**THE PROBLEM:**
Look down the entries below and report how many lines hold the string "임혁님이"; write nothing else.

**RECORDS SHOWN:**
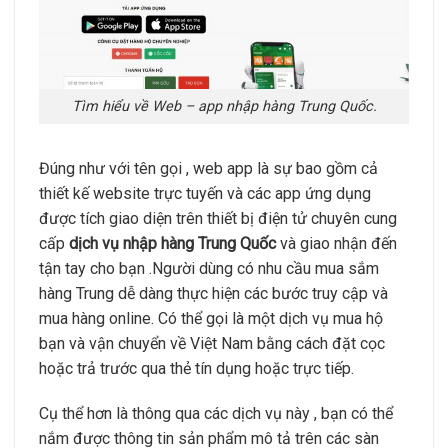
Tìm hiểu về Web – app nhập hàng Trung Quốc.
Đúng như với tên gọi , web app là sự bao gồm cả
thiết kế website trực tuyến và các app ứng dụng
được tích giao diện trên thiết bị điện tử chuyên cung
cấp
dịch vụ nhập hàng Trung Quốc
và giao nhận đến
tận tay cho bạn .Người dùng có nhu cầu mua sắm
hàng Trung dễ dàng thực hiện các bước truy cập và
mua hàng online. Có thể gọi là một dịch vụ mua hộ
bạn và vận chuyển về Việt Nam bằng cách đặt cọc
hoặc trả trước qua thẻ tín dụng hoặc trực tiếp.
Cụ thể hơn là thông qua các dịch vụ này , bạn có thể
nắm được thông tin sản phẩm mô tả trên các sàn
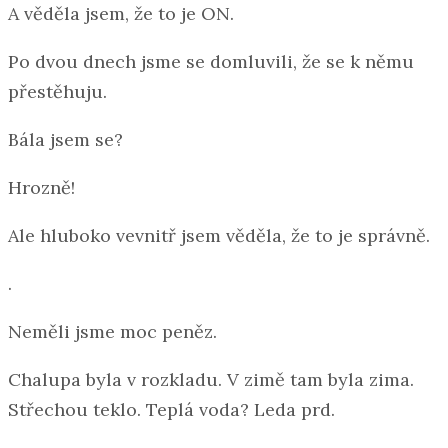
A věděla jsem, že to je ON.
Po dvou dnech jsme se domluvili, že se k němu
přestěhuju.
Bála jsem se?
Hrozně!
Ale hluboko vevnitř jsem věděla, že to je správně.
.
Neměli jsme moc peněz.
Chalupa byla v rozkladu. V zimě tam byla zima.
Střechou teklo. Teplá voda? Leda prd.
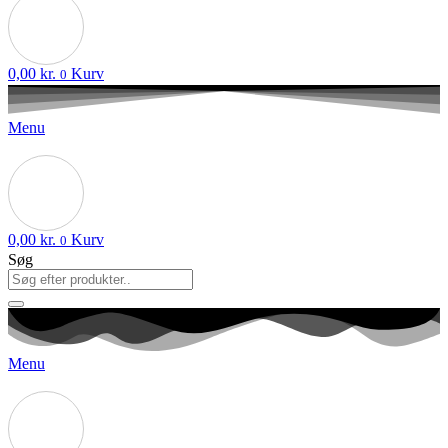
0,00
kr.
Kurv
0
Menu
0,00
kr.
Kurv
0
Søg
Menu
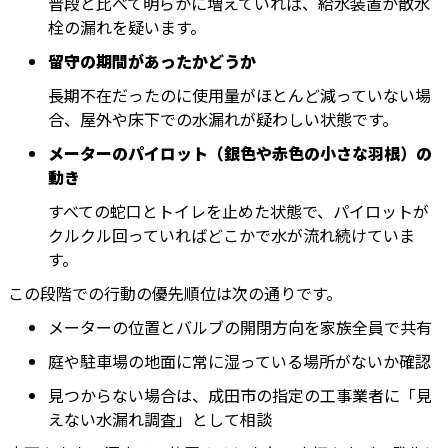
普段と比べて明らかに増えていれば、給水装置か散水
栓の漏れを疑います。
留守の期間があったかどうか
長期不在だったのに使用量がほとんど減っていない場
合、屋外や床下での水漏れが疑わしい状態です。
メーターのパイロット（銀色や赤色の小さな羽根）の
動き
すべての蛇口とトイレを止めた状態で、パイロットが
クルクル回っていればどこかで水が流れ続けていま
す。
この段階での行動の優先順位は次の通りです。
メーターの位置とバルブの開閉方向を家族全員で共有
庭や駐車場の地面に常に湿っている場所がないか確認
見つからない場合は、成田市の指定の工事業者に「見
えない水漏れ調査」として相談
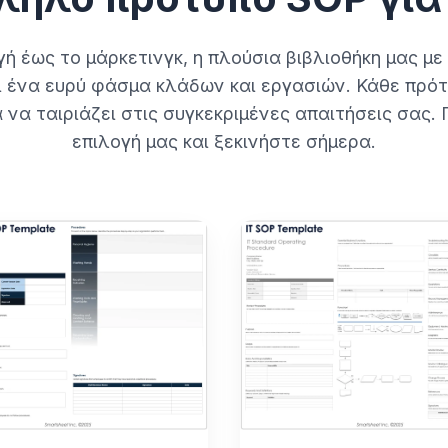
ή έως το μάρκετινγκ, η πλούσια βιβλιοθήκη μας με
ι ένα ευρύ φάσμα κλάδων και εργασιών. Κάθε πρότ
 να ταιριάζει στις συγκεκριμένες απαιτήσεις σας. 
επιλογή μας και ξεκινήστε σήμερα.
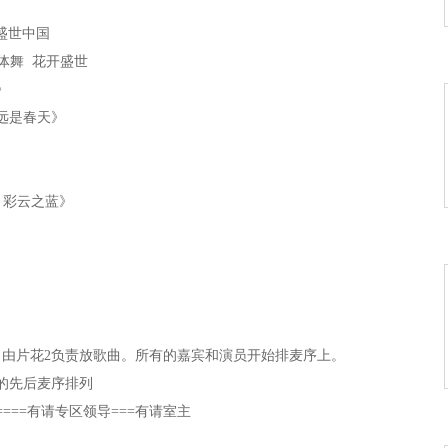
盛世中国
形体舞 花开盛世
》
永远是春天》
 彩云之蓝》
生
党啊亲爱的妈妈》
 慢摇 莲花亭
花，由片花2负责放歌曲。所有的嘉宾和演员开始排麦序上。
 》
员的先后麦序排列
的新娘》
===有请专区领导===有请室主
里的中国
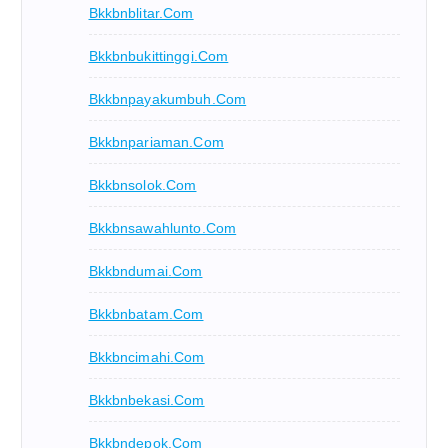
Bkkbnblitar.com
Bkkbnbukittinggi.com
Bkkbnpayakumbuh.com
Bkkbnpariaman.com
Bkkbnsolok.com
Bkkbnsawahlunto.com
Bkkbndumai.com
Bkkbnbatam.com
Bkkbncimahi.com
Bkkbnbekasi.com
Bkkbndepok.com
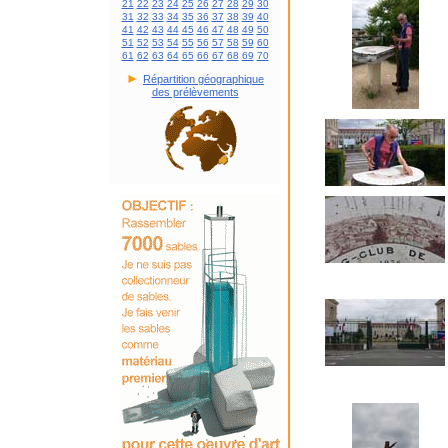
21
22
23
24
25
26
27
28
29
30
31
32
33
34
35
36
37
38
39
40
41
42
43
44
45
46
47
48
49
50
51
52
53
54
55
56
57
58
59
60
61
62
63
64
65
66
67
68
69
70
►
Répartition géographique
des prélèvements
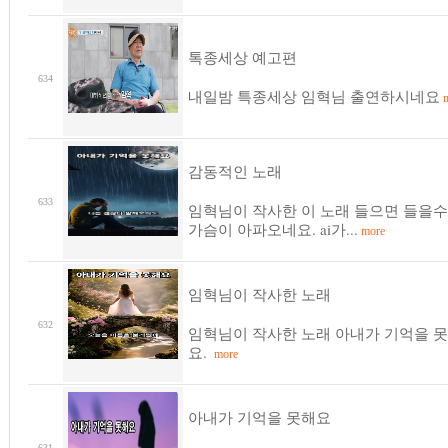
톡종세상 예고편
634
내일밤 특종세상 임혁님 출연하시네요
m
감동적인 노래
633
임혁님이 작사한 이 노래 들으면 들을
가슴이 아파오네요. ai가...
more
임혁님이 작사한 노래
632
임혁님이 작사한 노래 아내가 기억을 
요.
more
아내가 기억을 못해요
631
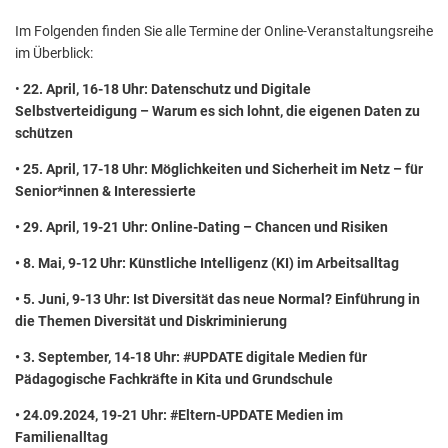
Im Folgenden finden Sie alle Termine der Online-Veranstaltungsreihe
im Überblick:
•
22. April, 16-18 Uhr: Datenschutz und Digitale
Selbstverteidigung – Warum es sich lohnt, die eigenen Daten zu
schützen
• 25. April, 17-18 Uhr: Möglichkeiten und Sicherheit im Netz – für
Senior*innen & Interessierte
• 29. April, 19-21 Uhr: Online-Dating – Chancen und Risiken
• 8. Mai, 9-12 Uhr: Künstliche Intelligenz (KI) im Arbeitsalltag
• 5. Juni, 9-13 Uhr: Ist Diversität das neue Normal? Einführung in
die Themen Diversität und Diskriminierung
• 3. September, 14-18 Uhr: #UPDATE digitale Medien für
Pädagogische Fachkräfte in Kita und Grundschule
• 24.09.2024, 19-21 Uhr: #Eltern-UPDATE Medien im
Familienalltag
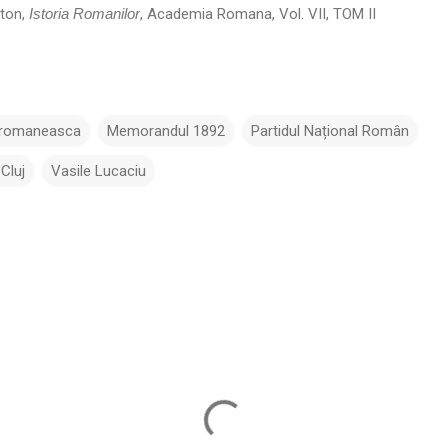
aton,
Istoria Romanilor
, Academia Romana, Vol. VII, TOM II
a romaneasca
Memorandul 1892
Partidul Național Român
Cluj
Vasile Lucaciu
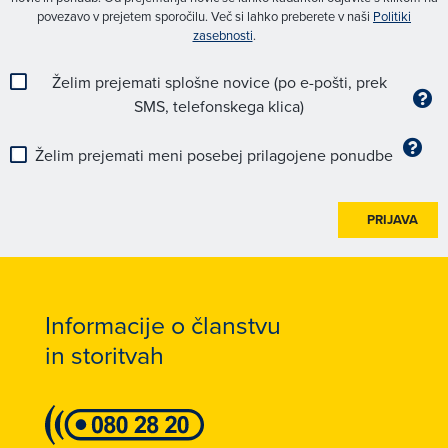
povezavo v prejetem sporočilu. Več si lahko preberete v naši
Politiki
zasebnosti
.
Želim prejemati splošne novice (po e-pošti, prek
SMS, telefonskega klica)
Želim prejemati meni posebej prilagojene ponudbe
PRIJAVA
Informacije o članstvu
in storitvah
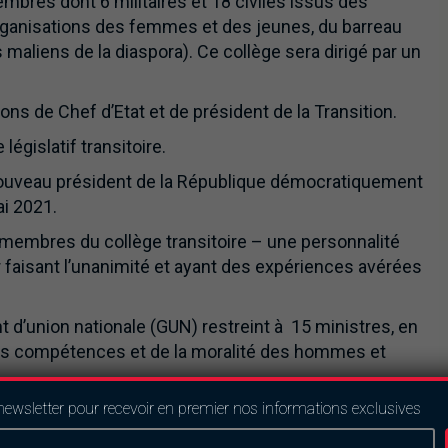
membres dont 6 militaires et 18 civiles issus des
s organisations des femmes et des jeunes, du barreau
 maliens de la diaspora). Ce collège sera dirigé par un
ns de Chef d’Etat et de président de la Transition.
égislatif transitoire.
 nouveau président de la République démocratiquement
ai 2021.
s membres du collège transitoire – une personnalité
 faisant l’unanimité et ayant des expériences avérées
 d’union nationale (GUN) restreint à 15 ministres, en
des compétences et de la moralité des hommes et
newsletter pour recevoir en premier nos informations exclusives
du GUN ne pourra se représenter aux futures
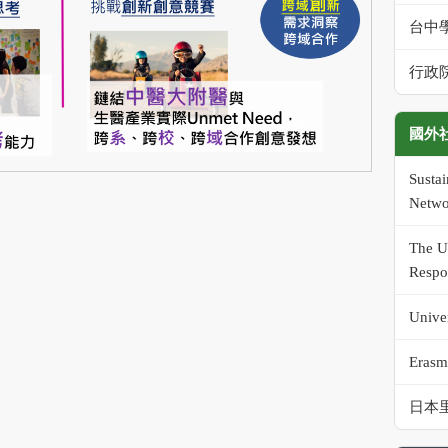
台中
行政
國外
Susta
Netwo
The Un
Respo
Univer
Erasm
日本里山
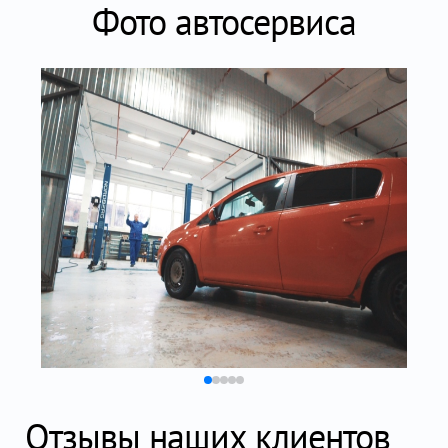
Фото автосервиса
Отзывы наших клиентов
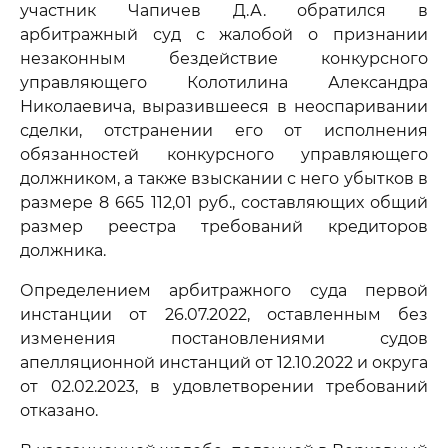
участник Чапичев Д.А. обратился в
арбитражный суд с жалобой о признании
незаконным бездействие конкурсного
управляющего Колотилина Александра
Николаевича, выразившееся в неоспаривании
сделки, отстранении его от исполнения
обязанностей конкурсного управляющего
должником, а также взыскании с него убытков в
размере 8 665 112,01 руб., составляющих общий
размер реестра требований кредиторов
должника.
Определением арбитражного суда первой
инстанции от 26.07.2022, оставленным без
изменения постановлениями судов
апелляционной инстанций от 12.10.2022 и округа
от 02.02.2023, в удовлетворении требований
отказано.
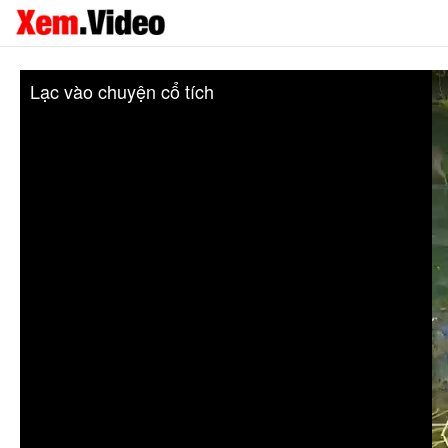
Lạc vào chuyện cổ tích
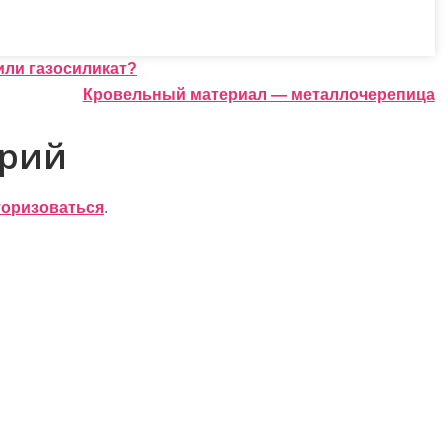
или газосиликат?
Кровельный материал — металлочерепица
арий
торизоваться
.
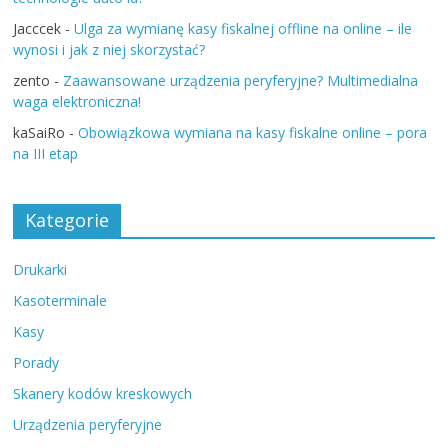
Jacccek
-
Ulga za wymianę kasy fiskalnej offline na online – ile
wynosi i jak z niej skorzystać?
zento
-
Zaawansowane urządzenia peryferyjne? Multimedialna
waga elektroniczna!
kaSaiRo
-
Obowiązkowa wymiana na kasy fiskalne online – pora
na III etap
Kategorie
Drukarki
Kasoterminale
Kasy
Porady
Skanery kodów kreskowych
Urządzenia peryferyjne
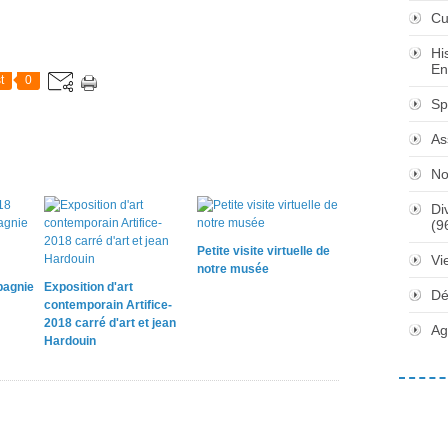
Cu
Hi
En
t
0
Sp
As
No
Di
(9
Petite visite virtuelle de
Vi
notre musée
pagnie
Exposition d'art
Dé
contemporain Artifice-
2018 carré d'art et jean
Ag
Hardouin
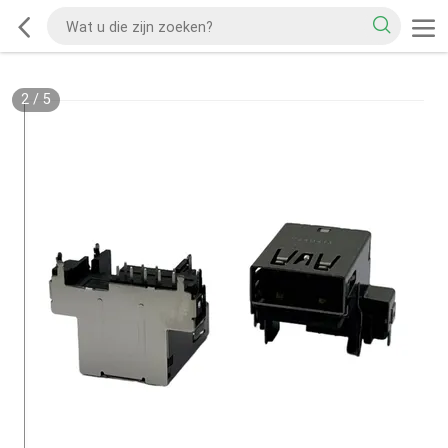
2
/
5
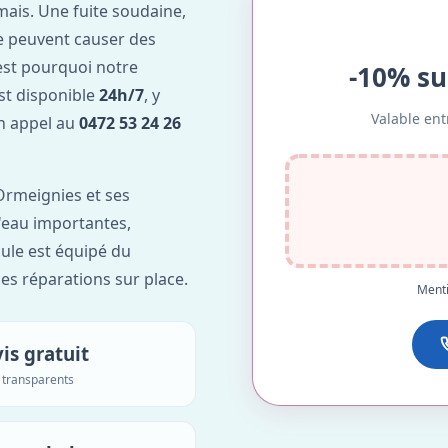
ais. Une fuite soudaine,
e peuvent causer des
est pourquoi notre
-10% su
st disponible
24h/7
, y
Valable ent
Un appel au
0472 53 24 26
Ormeignies et ses
d'eau importantes,
ule est équipé du
des réparations sur place.
Menti
is gratuit
s transparents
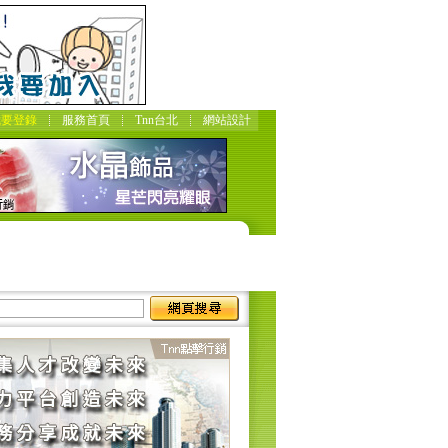
我要登錄
服務首頁
Tnn台北
網站設計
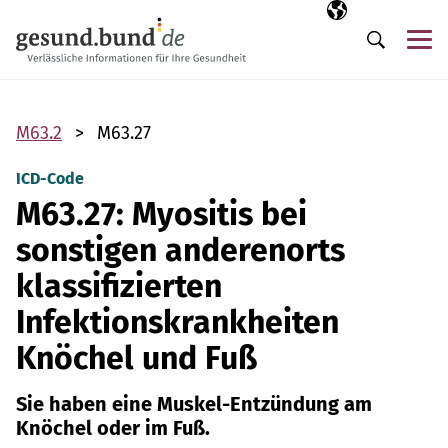
Navigation überspringen
Ausgewählte Sp
DE
Me
Suche
M63.2
M63.27
ICD-Code
M63.27: Myositis bei
sonstigen anderenorts
klassifizierten
Infektionskrankheiten
Knöchel und Fuß
Sie haben eine Muskel-Entzündung am
Knöchel oder im Fuß.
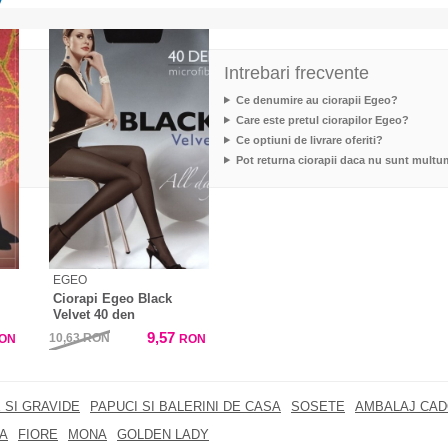
Intrebari frecvente
Ce denumire au ciorapii Egeo?
Care este pretul ciorapilor Egeo?
Ce optiuni de livrare oferiti?
Pot returna ciorapii daca nu sunt multu
EGEO
Ciorapi Egeo Black
Velvet 40 den
9,57
10,63
RON
ON
RON
 SI GRAVIDE
PAPUCI SI BALERINI DE CASA
SOSETE
AMBALAJ CA
A
FIORE
MONA
GOLDEN LADY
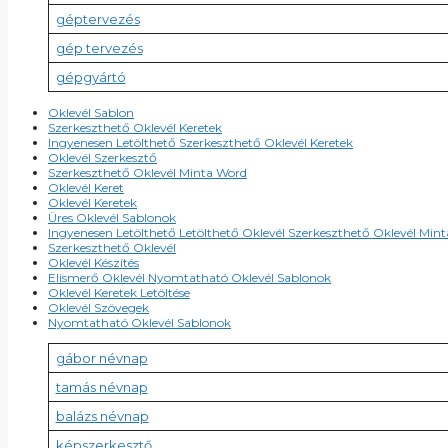
géptervezés
gép tervezés
gépgyártó
Oklevél Sablon
Szerkeszthető Oklevél Keretek
Ingyenesen Letölthető Szerkeszthető Oklevél Keretek
Oklevél Szerkesztő
Szerkeszthető Oklevél Minta Word
Oklevél Keret
Oklevél Keretek
Üres Oklevél Sablonok
Ingyenesen Letölthető Letölthető Oklevél Szerkeszthető Oklevél Min
Szerkeszthető Oklevél
Oklevél Készítés
Elismerő Oklevél Nyomtatható Oklevél Sablonok
Oklevél Keretek Letöltése
Oklevél Szövegek
Nyomtatható Oklevél Sablonok
gábor névnap
tamás névnap
balázs névnap
képszerkesztő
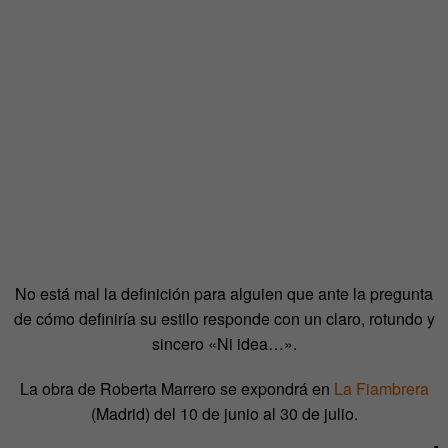
No está mal la definición para alguien que ante la pregunta
de cómo definiría su estilo responde con un claro, rotundo y
sincero «Ni idea…».
La obra de Roberta Marrero se expondrá en
La Fiambrera
(Madrid) del 10 de junio al 30 de julio.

**REPLY TO THE EXERCISE:**
3